Debra J. Saunders

Conservatives ought to be careful before they insist that Barack Obama further renounce his former pastor, Jeremiah Wright. This vicious guilt-by-association political game cuts both ways.

The left has used this game to marginalize conservatives. In 1993, the Rev. Eugene Lumpkin was fired from the San Francisco Human Rights Commission because he said he believed the Bible told him that "the homosexual lifestyle is an abomination against God." This year, critics called on GOP nominee John McCain to denounce supporter Pastor John Hagee, who called the Catholic Church "the great whore."

McCain said he did not agree with all of Hagee's views and later specifically repudiated Hagee's anti-Catholic rhetoric. As McCain told Fox News' Sean Hannity last week, "I think that when people support you, it doesn't mean that you support everything they say."

Obama's condemnation last week of Wright's over-the-top and downright racist statements should settle the matter as well -- especially as Wright is retiring from Chicago's Trinity United Church of Christ and no longer is one of Obama's many campaign advisers. Yes, I know what Wright has said. In 2003, Wright accused the American government of funding the drug trade and told his congregation not to sing "God Bless America," but instead, "God damn America, that's in the Bible for killing innocent people." Wright called the 9/11 attacks an example of "America's chickens coming home to roost." His church gave anti-Semite Louis Farrakhan a lifetime achievement award.

Obama has praised Wright as a former Marine who lovingly "preached the gospel of Jesus." Maybe. But Wright clearly had a strong hate streak going. You don't crow that the 9/11 victims essentially got what was coming, and not -- at some level, anyway -- hate America.

I have white friends who argue that they would walk out of a church where the minister spouted hatred against racial minorities; hence, they expect that Obama would do the same.
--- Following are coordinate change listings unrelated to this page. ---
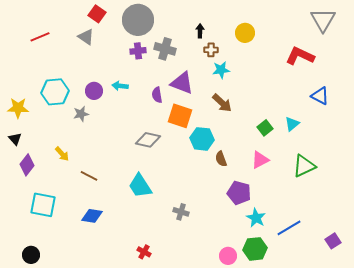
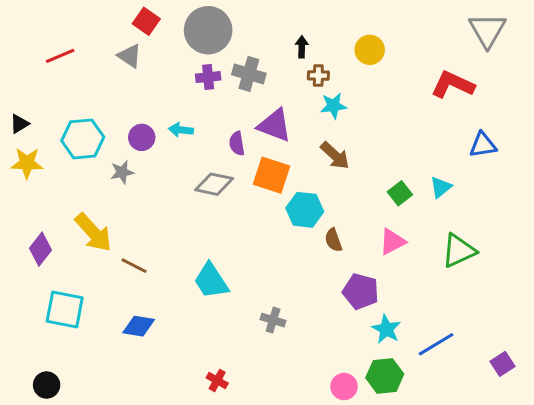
blue triangle: (320, 96) -> (483, 145), turned -36
black triangle: (15, 139) -> (19, 124), moved, turned 40
gray diamond: (148, 140) -> (214, 184), moved
yellow arrow: (62, 154) -> (93, 233), size x1.8

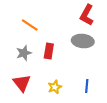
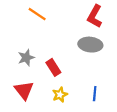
orange line: (30, 25) -> (37, 14), moved
red rectangle: (49, 51) -> (53, 67), moved, turned -42

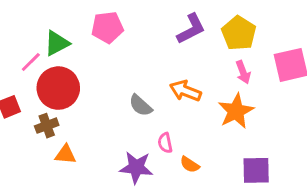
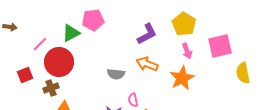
purple L-shape: (191, 29) -> (147, 34), moved
green triangle: (57, 43) -> (71, 33), moved
gray semicircle: (141, 105) -> (116, 74), turned -36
They note that Obama considered Wright a mentor and that the senator was a member of Wright's church for some 20 years -- which suggests a close spiritual relationship, even if the Obamas were one family among 8,500 Sunday worshipers.
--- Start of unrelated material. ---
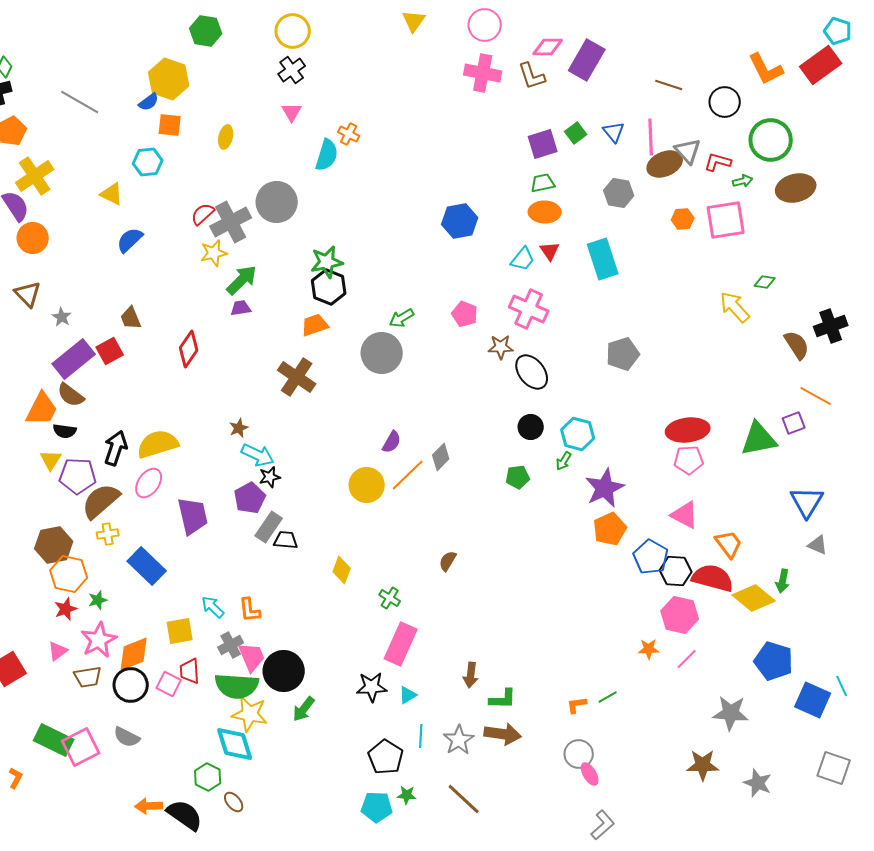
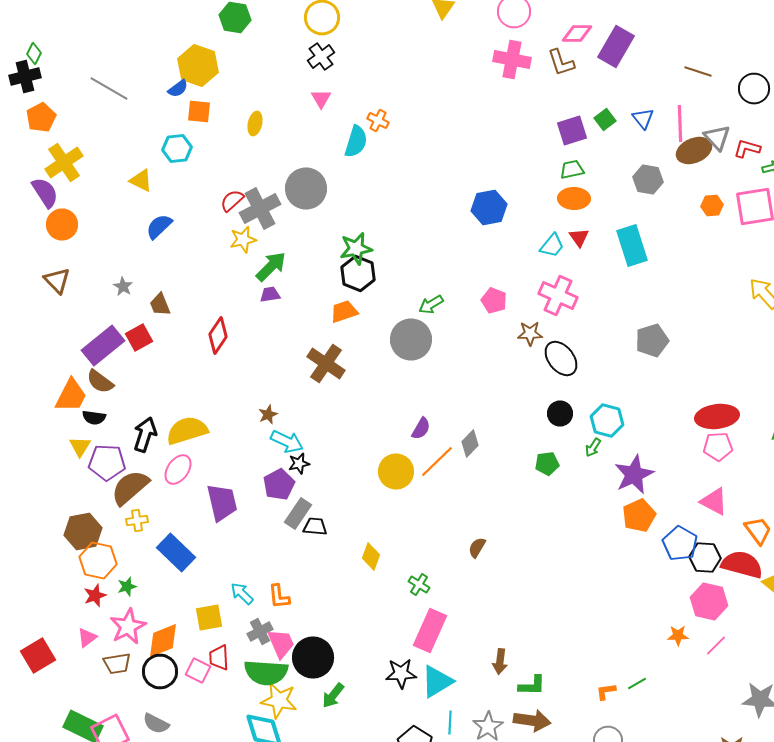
gray star: (62, 317) -> (123, 286), moved
cyan triangle: (408, 695) -> (437, 682), size x1.8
I appreciate their point, but they ignore a certain reality about being black in America. To wit: In certain venues, a black man is going to hear anti-white comments from African Americans who have not had the extra something it takes to get ahead in this world. After a while, the buzz becomes background noise. That doesn't mean Obama buys into all their grievances -- although he probably believes some and understands more.
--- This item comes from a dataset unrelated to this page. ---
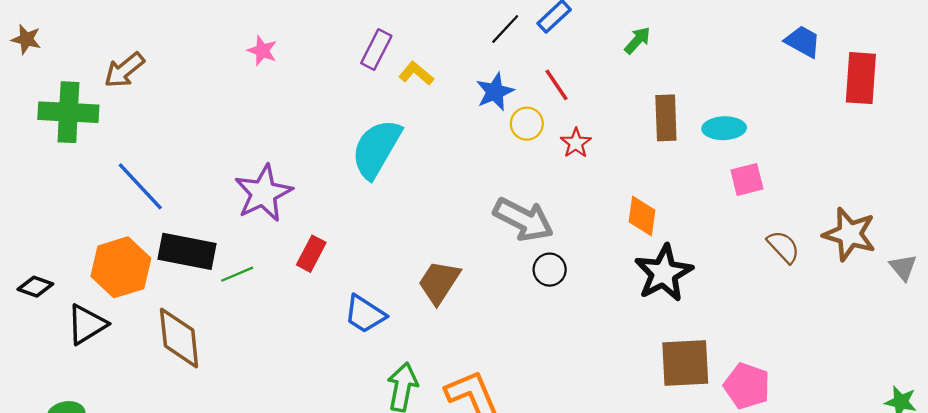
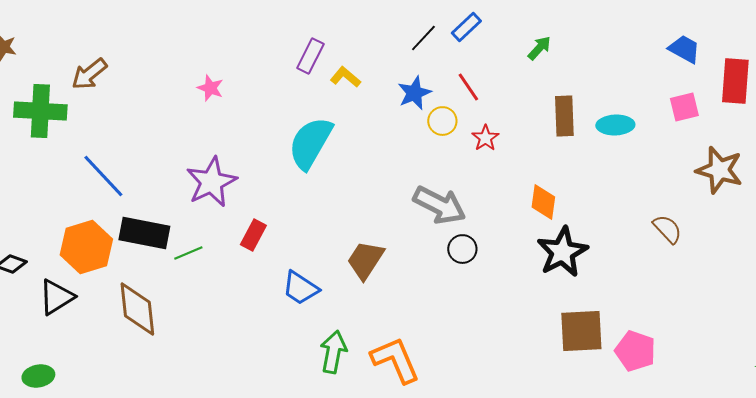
pink star: (262, 51) -> (210, 88), moved
pink square: (747, 180) -> (684, 107), moved
brown star: (850, 234) -> (719, 170), moved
Of course, most white voters don't want to elect a president who bears them ill will. That's why Jesse Jackson was never viable. He overplayed the race card. He sang a one-note whine of endless victimhood, which gave little recognition to the many opportunities now open to black Americans. On the other hand, Obama is a viable candidate because he is a black man with a foot in two worlds. With his Harvard law degree and Senate seat, Barack appeals to white America as a black success story. But even if Obama has grown beyond grievances, that doesn't mean Obama has moved beyond recognizing the grievances of underclass African Americans, who have fared less well in a world that can look at them with hostility.

It is simply no more possible to nominate a black candidate who does not recognize racial animus than it is to nominate a female candidate who, her Yale law degree and Senate seat notwithstanding, does not recognize the gender hurdles facing some American women.

"Obama should be held accountable for his beliefs," Sen. Dick Durbin, D- Ill., told reporters during a press call Monday. And: "To go beyond that I just don't think is fair."

Durbin is right. I hope he remembers those words the next time he wants to dump on a GOP supporter who talks outside the party lines. Not that I expect Durbin to resist the Democrats' double standards.

Here's the problem with the renunciation game. If it succeeds, you cut away nonpolitical people from a candidate -- until only the carefully scripted professional political class has access to elected officials. You drive average citizens who speak their minds away from the process, so that only the nakedly ambitious need apply.

I've written whole columns against America haters who blamed this country -- instead of the terrorists -- for the 9/11 attacks. If Wright were running for office, he would get the full treatment for his race-baiting and delusional ramblings and for rhetoric that ill serves Chicago's black community. But as long as Wright is not drafting policy for Obama, he is entitled to his uninformed opinion.